▼

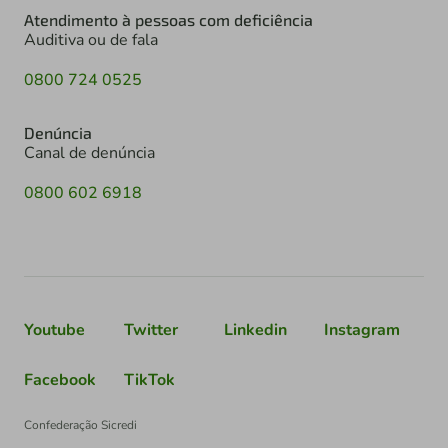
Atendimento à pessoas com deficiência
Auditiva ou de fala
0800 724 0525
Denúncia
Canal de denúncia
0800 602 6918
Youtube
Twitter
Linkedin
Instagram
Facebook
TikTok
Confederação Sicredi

▲
▼

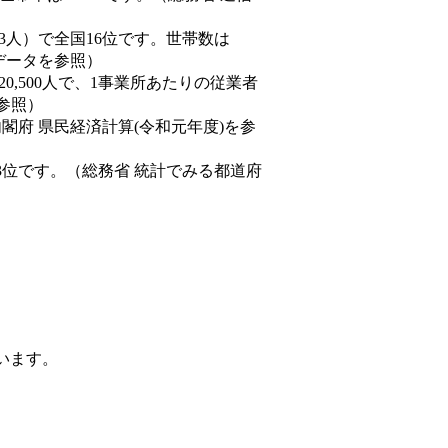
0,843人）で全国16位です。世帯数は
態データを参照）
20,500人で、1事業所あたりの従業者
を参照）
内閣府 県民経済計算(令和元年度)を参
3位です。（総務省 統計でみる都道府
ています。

▲

Return, unchanged, the run of lines above that opens with the line containing "Atendimento à pessoas com deficiência" and closes with the line containing "Confederação Sicredi". Include both.

SOLUTION:
Atendimento à pessoas com deficiência
Auditiva ou de fala
0800 724 0525
Denúncia
Canal de denúncia
0800 602 6918
Youtube
Twitter
Linkedin
Instagram
Facebook
TikTok
Confederação Sicredi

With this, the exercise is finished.